**Given data:**
>>>>
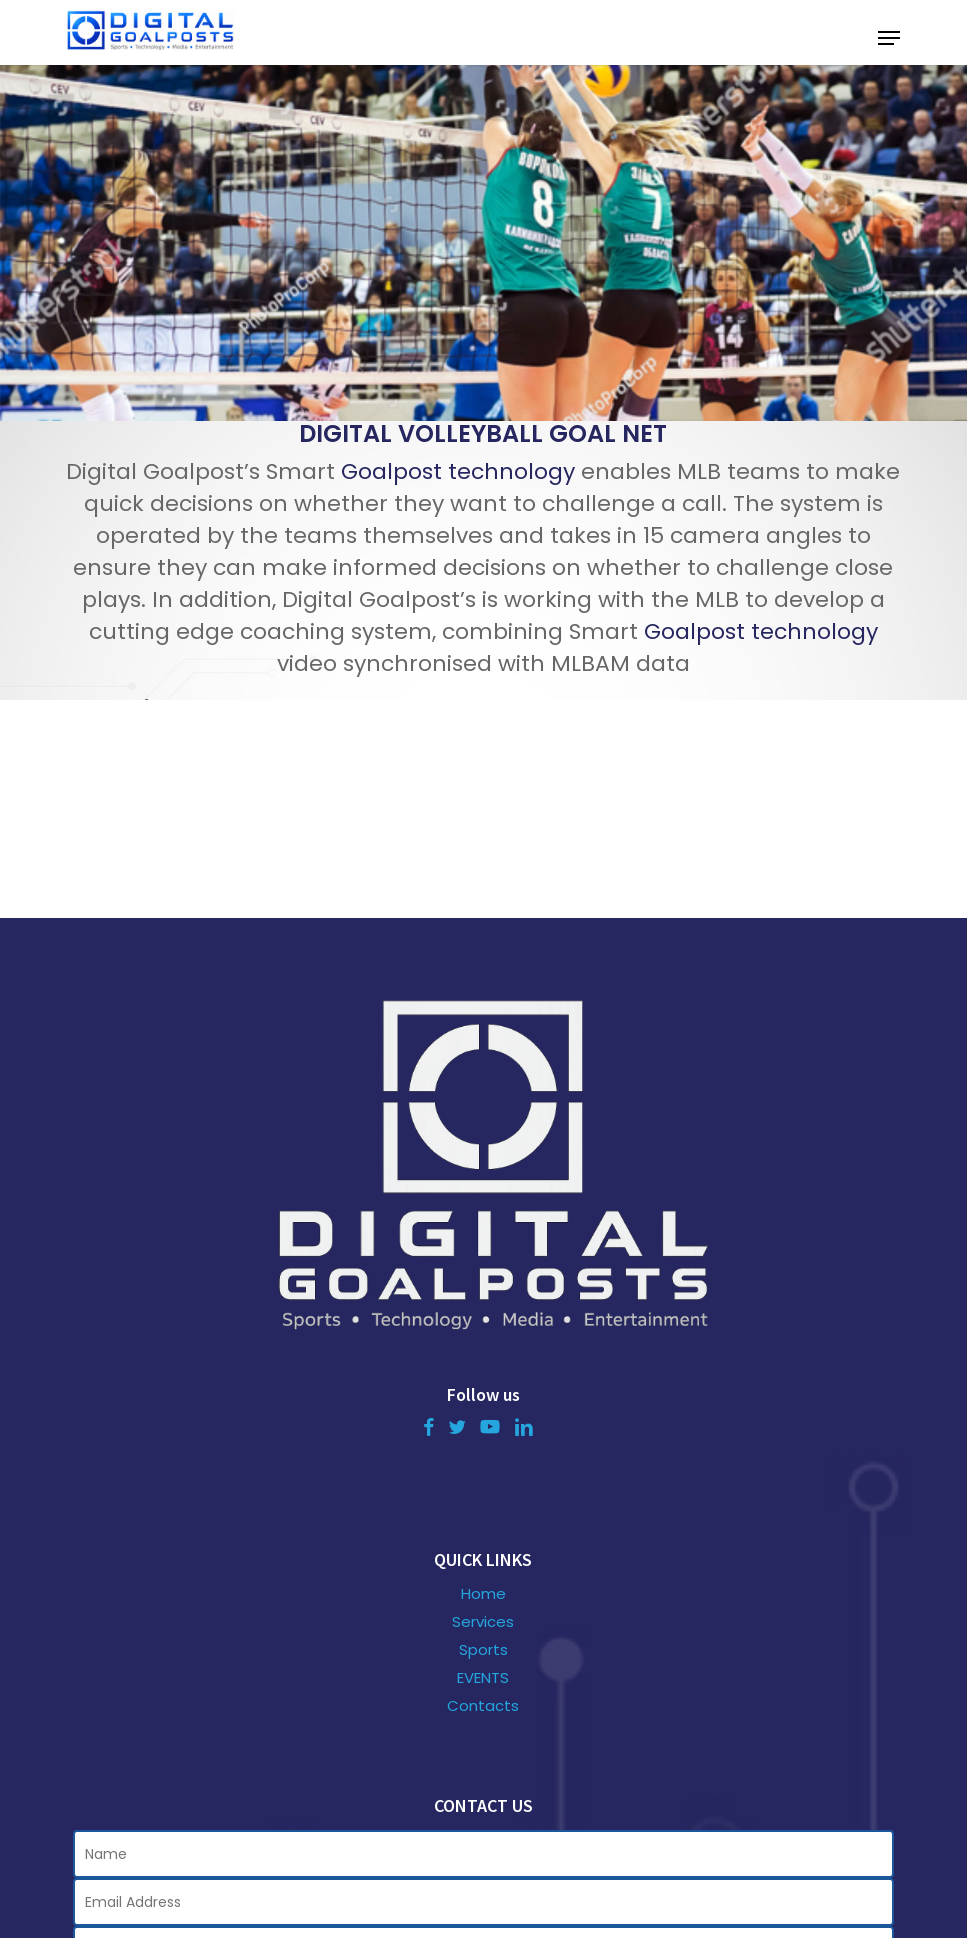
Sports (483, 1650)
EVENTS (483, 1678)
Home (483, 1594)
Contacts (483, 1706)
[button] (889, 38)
<<<<
>>>>
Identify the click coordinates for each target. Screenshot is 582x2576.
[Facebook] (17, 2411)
<<<<
**Instructions to follow:** Return word for word the lines above from the line with "Identify the click" to the line with "[Facebook] (17, 2411)", including both and leaving out all others.

**Solved exercise:**
Identify the click coordinates for each target. Screenshot is 582x2576.
[Facebook] (17, 2411)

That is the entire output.